Reproduce the opening lines of the listing below exactly, stopping after the line that contains "такие как файлы" and leaving out any pictures.

====== Records for this exercise

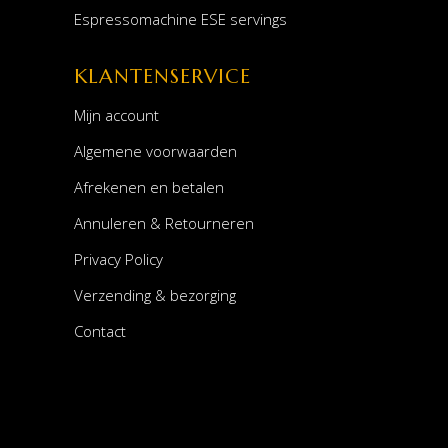
Espressomachine ESE servings
KLANTENSERVICE
Mijn account
Algemene voorwaarden
Afrekenen en betalen
Annuleren & Retourneren
Privacy Policy
Verzending & bezorging
Contact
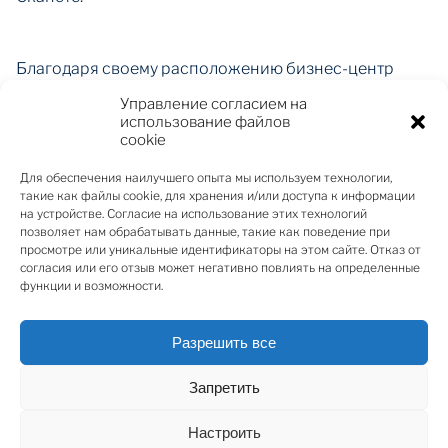
Благодаря своему расположению бизнес-центр
предлагает профессиональную среду с
Управление согласием на
современными удобствами. Поблизости находятся
использование файлов
cookie
магазины, торговый центр и различные
профессиональные офисные здания,
Для обеспечения наилучшего опыта мы используем технологии,
предоставляющие необходимые услуги в пределах
такие как файлы cookie, для хранения и/или доступа к информации
легкой досягаемости. До офиса также легко
на устройстве. Согласие на использование этих технологий
позволяет нам обрабатывать данные, такие как поведение при
добраться на общественном транспорте.
просмотре или уникальные идентификаторы на этом сайте. Отказ от
согласия или его отзыв может негативно повлиять на определенные
Площадь помещения составляет 1020 м2;
функции и возможности.
Этаж - 3, лифт;
Парковка - для сотрудников и посетителей
Разрешить все
предусмотрена вместительная подземная и
наземная парковка, а гости могут парковаться в
Запретить
течение часа бесплатно;
Безопасность - здание оборудовано системой
Настроить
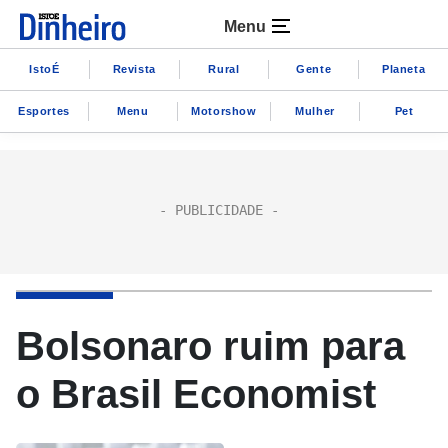
Menu
IstoÉ
Revista
Rural
Gente
Planeta
Esportes
Menu
Motorshow
Mulher
Pet
Bolsonaro ruim para
o Brasil Economist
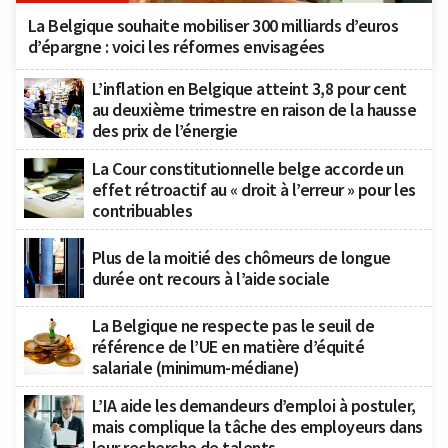
La Belgique souhaite mobiliser 300 milliards d’euros
d’épargne : voici les réformes envisagées
L’inflation en Belgique atteint 3,8 pour cent
au deuxième trimestre en raison de la hausse
des prix de l’énergie
La Cour constitutionnelle belge accorde un
effet rétroactif au « droit à l’erreur » pour les
contribuables
Plus de la moitié des chômeurs de longue
durée ont recours à l’aide sociale
La Belgique ne respecte pas le seuil de
référence de l’UE en matière d’équité
salariale (minimum-médiane)
L’IA aide les demandeurs d’emploi à postuler,
mais complique la tâche des employeurs dans
leur recherche de talents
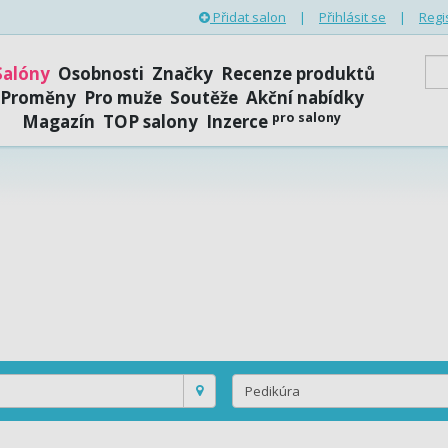
Přidat salon
|
Přihlásit se
|
Regi
Salóny
Osobnosti
Značky
Recenze produktů
Proměny
Pro muže
Soutěže
Akční nabídky
pro salony
Magazín
TOP salony
Inzerce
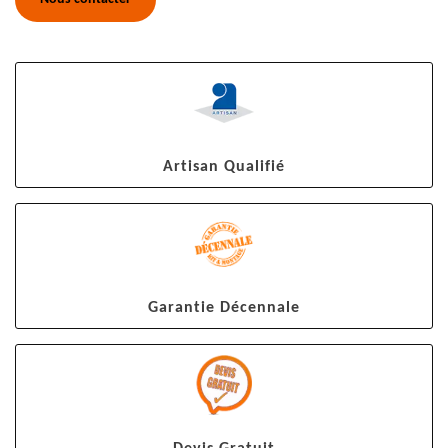
Artisan Qualifié
Garantie Décennale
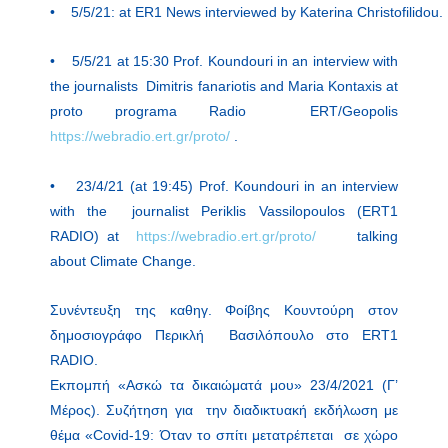
• 5/5/21: at ER1 News interviewed by Katerina Christofilidou.
• 5/5/21 at 15:30 Prof. Koundouri in an interview with
the journalists Dimitris fanariotis and Maria Kontaxis at
proto programa Radio ERT/Geopolis
https://webradio.ert.gr/proto/
.
• 23/4/21 (at 19:45) Prof. Koundouri in an interview
with the journalist Periklis Vassilopoulos (ERT1
RADIO) at
https://webradio.ert.gr/proto/
talking
about Climate Change.
Συνέντευξη της καθηγ. Φοίβης Κουντούρη στον
δημοσιογράφο Περικλή Βασιλόπουλο στο ERT1
RADIO.
Εκπομπή «Ασκώ τα δικαιώματά μου» 23/4/2021 (Γ’
Μέρος). Συζήτηση για την διαδικτυακή εκδήλωση με
θέμα «Covid-19: Όταν το σπίτι μετατρέπεται σε χώρο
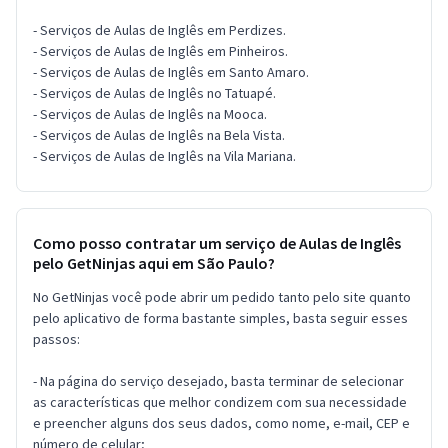
- Serviços de Aulas de Inglês em Perdizes.
- Serviços de Aulas de Inglês em Pinheiros.
- Serviços de Aulas de Inglês em Santo Amaro.
- Serviços de Aulas de Inglês no Tatuapé.
- Serviços de Aulas de Inglês na Mooca.
- Serviços de Aulas de Inglês na Bela Vista.
- Serviços de Aulas de Inglês na Vila Mariana.
Como posso contratar um serviço de Aulas de Inglês
pelo GetNinjas aqui em São Paulo?
No GetNinjas você pode abrir um pedido tanto pelo site quanto
pelo aplicativo de forma bastante simples, basta seguir esses
passos:
- Na página do serviço desejado, basta terminar de selecionar
as características que melhor condizem com sua necessidade
e preencher alguns dos seus dados, como nome, e-mail, CEP e
número de celular;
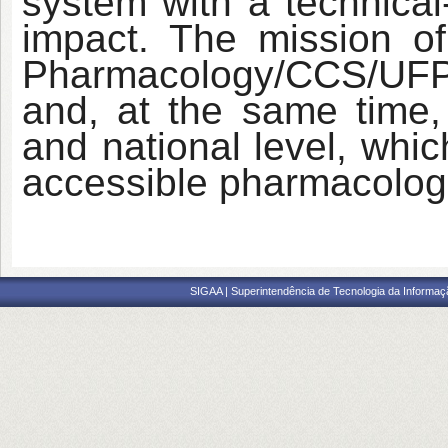
system with a technical
impact. The mission o
Pharmacology/CCS/UFPI
and, at the same time,
and national level, whi
accessible pharmacologi
SIGAA | Superintendência de Tecnologia da Informaçã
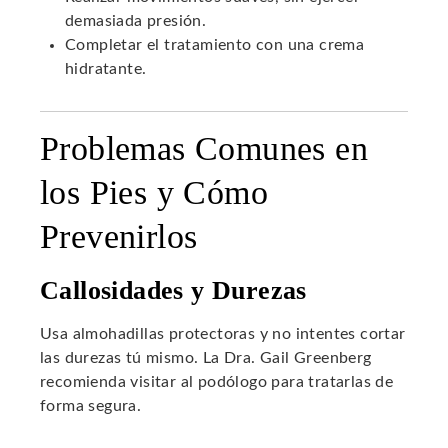
demasiada presión.
Completar el tratamiento con una crema
hidratante.
Problemas Comunes en
los Pies y Cómo
Prevenirlos
Callosidades y Durezas
Usa almohadillas protectoras y no intentes cortar
las durezas tú mismo. La Dra. Gail Greenberg
recomienda visitar al podólogo para tratarlas de
forma segura.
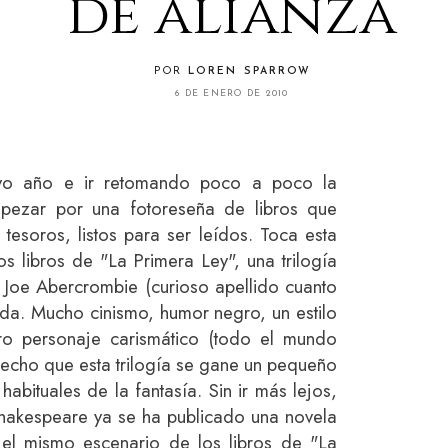
de alianza
POR
LOREN SPARROW
6 DE ENERO DE 2010
vo año e ir retomando poco a poco la
pezar por una fotoreseña de libros que
tesoros, listos para ser leídos. Toca esta
s libros de "La Primera Ley", una trilogía
és Joe Abercrombie (curioso apellido cuanto
da. Mucho cinismo, humor negro, un estilo
o personaje carismático (todo el mundo
hecho que esta trilogía se gane un pequeño
habituales de la fantasía. Sin ir más lejos,
hakespeare ya se ha publicado una novela
 el mismo escenario de los libros de "La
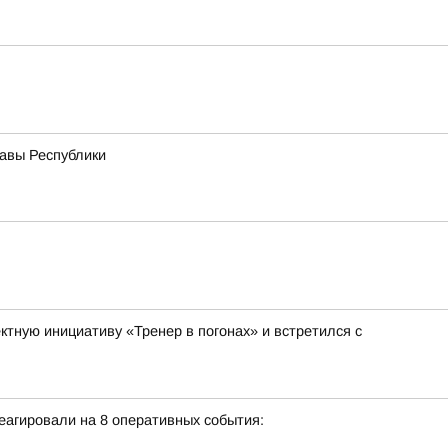
лавы Республики
тную инициативу «Тренер в погонах» и встретился с
еагировали на 8 оперативных события:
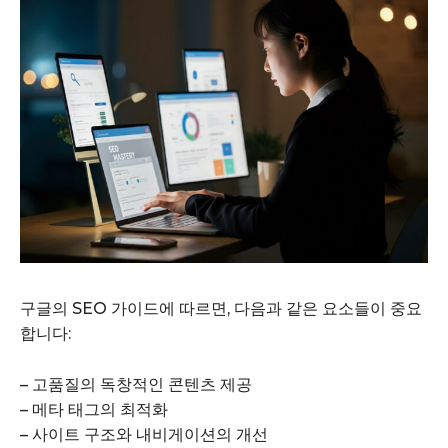
구글의 SEO 가이드에 따르면, 다음과 같은 요소들이 중요
합니다:
– 고품질의 독창적인 콘텐츠 제공
– 메타 태그의 최적화
– 사이트 구조와 내비게이션의 개선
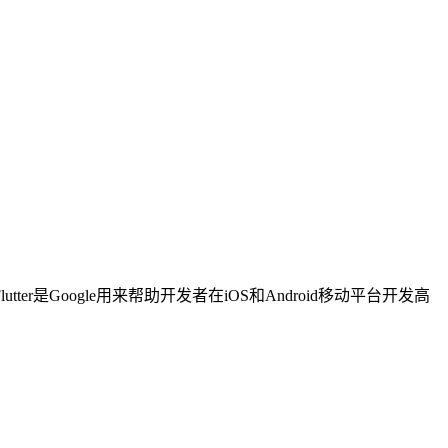
Flutter是Google用来帮助开发者在iOS和Android移动平台开发高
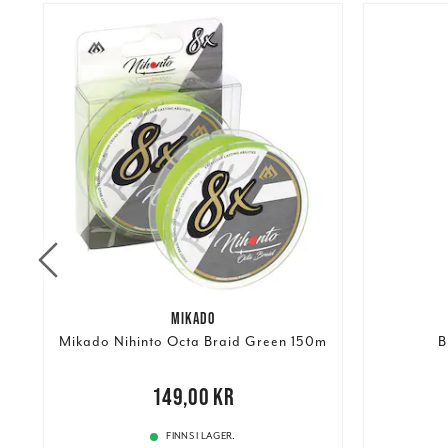
MIKADO
Mikado Nihinto Octa Braid Green 150m
B
Nuvarand
Pris
:
149,00 kr
149,00 kr
FINNS I LAGER.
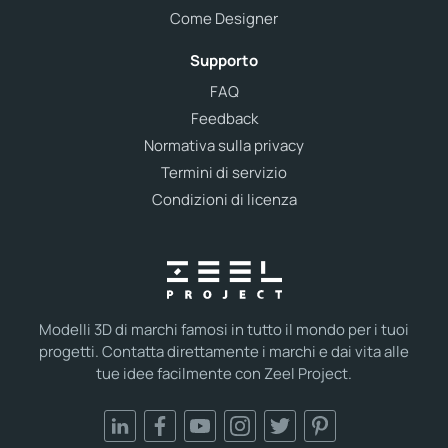
Come Designer
Supporto
FAQ
Feedback
Normativa sulla privacy
Termini di servizio
Condizioni di licenza
Modelli 3D di marchi famosi in tutto il mondo per i tuoi
progetti. Contatta direttamente i marchi e dai vita alle
tue idee facilmente con Zeel Project.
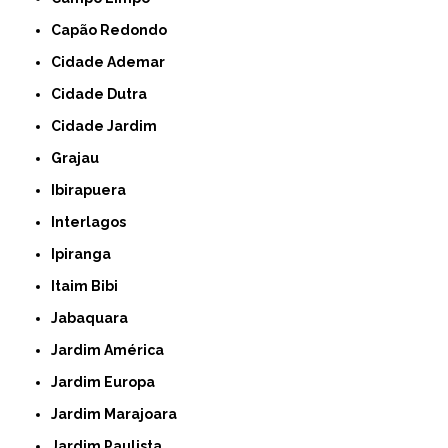
Capão Redondo
Cidade Ademar
Cidade Dutra
Cidade Jardim
Grajau
Ibirapuera
Interlagos
Ipiranga
Itaim Bibi
Jabaquara
Jardim América
Jardim Europa
Jardim Marajoara
Jardim Paulista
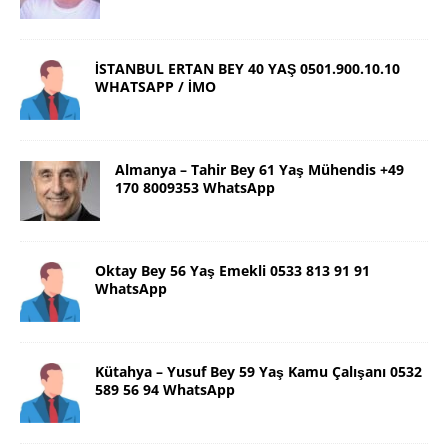
İSTANBUL ERTAN BEY 40 YAŞ 0501.900.10.10
WHATSAPP / İMO
Almanya – Tahir Bey 61 Yaş Mühendis +49
170 8009353 WhatsApp
Oktay Bey 56 Yaş Emekli 0533 813 91 91
WhatsApp
Kütahya – Yusuf Bey 59 Yaş Kamu Çalışanı 0532
589 56 94 WhatsApp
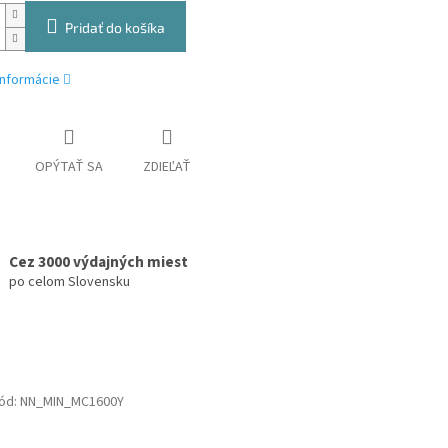
Pridať do košíka
informácie
OPÝTAŤ SA
ZDIEĽAŤ
Cez 3000 výdajných miest
po celom Slovensku
ód:
NN_MIN_MC1600Y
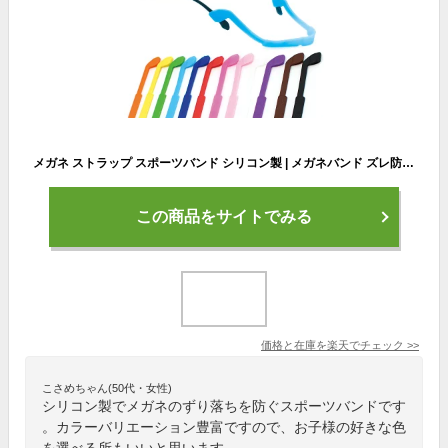
メガネ ストラップ スポーツバンド シリコン製 | メガネバンド ズレ防止 ズレ落ち防止 ずり落ち防止 ずれ 落ち 防止 メンズ レディース 大人 子供 眼鏡 めがね アジャスタブル アイウエア スポーツメガネ サングラス グラスコード アウトド ランニング マラソン スポーツ
この商品をサイトでみる
価格と在庫を
楽天
でチェック
>>
こさめちゃん(50代・女性)
シリコン製でメガネのずり落ちを防ぐスポーツバンドです
。カラーバリエーション豊富ですので、お子様の好きな色
を選べる所もいいと思います。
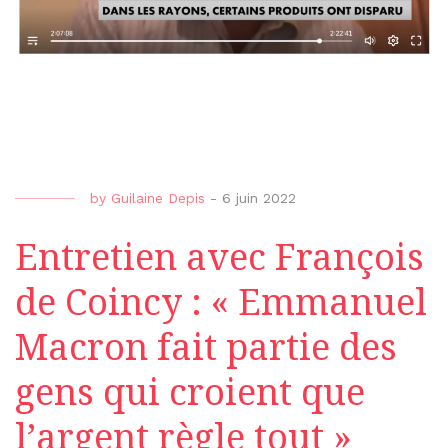
by
Guilaine Depis
-
6 juin 2022
Entretien avec François
de Coincy : « Emmanuel
Macron fait partie des
gens qui croient que
l’argent règle tout »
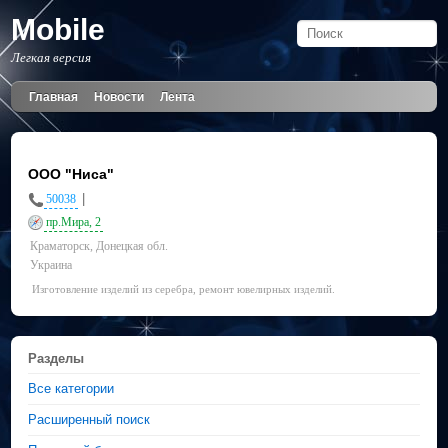
Mobile
Легкая версия
Главная
Новости
Лента
ООО "Ниса"
|
50038
пр.Мира, 2
Краматорск, Донецкая обл.
Украина
Изготовление изделий из серебра, ремонт ювелирных изделий.
Разделы
Все категории
Расширенный поиск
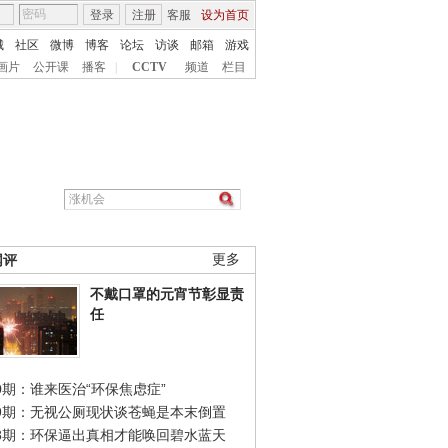
登录
注册
客服
设为首页
城
社区
微博
博客
论坛
访谈
邮箱
游戏
画片
公开课
播客
|
CCTV
频道
栏目
网评
更多
不戴口罩的元宵节彰显责
任
0期：谁来医治“环保焦虑症”
49期：无视公厕现状谈苍蝇是本末倒置
48期：环保逼出真相才能唤回碧水蓝天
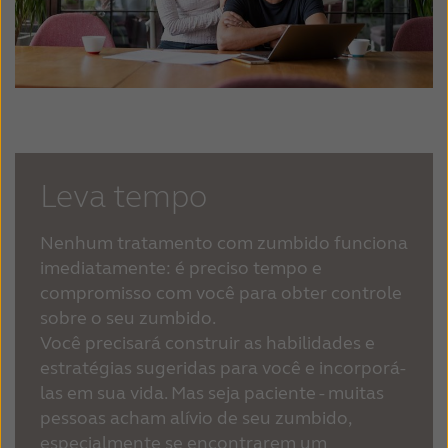
Leva tempo
Nenhum tratamento com zumbido funciona
imediatamente: é preciso tempo e
compromisso com você para obter controle
sobre o seu zumbido.
Você precisará construir as habilidades e
estratégias sugeridas para você e incorporá-
las em sua vida. Mas seja paciente - muitas
pessoas acham alívio de seu zumbido,
especialmente se encontrarem um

============

Response box>
Espressomachine ESE servings
KLANTENSERVICE
Mijn account
Algemene voorwaarden
Afrekenen en betalen
Annuleren & Retourneren
Privacy Policy
Verzending & bezorging
Contact
Благодаря своему расположению бизнес-центр
предлагает профессиональную среду с
Управление согласием на
современными удобствами. Поблизости находятся
использование файлов
cookie
магазины, торговый центр и различные
профессиональные офисные здания,
Для обеспечения наилучшего опыта мы используем технологии,
предоставляющие необходимые услуги в пределах
такие как файлы cookie, для хранения и/или доступа к информации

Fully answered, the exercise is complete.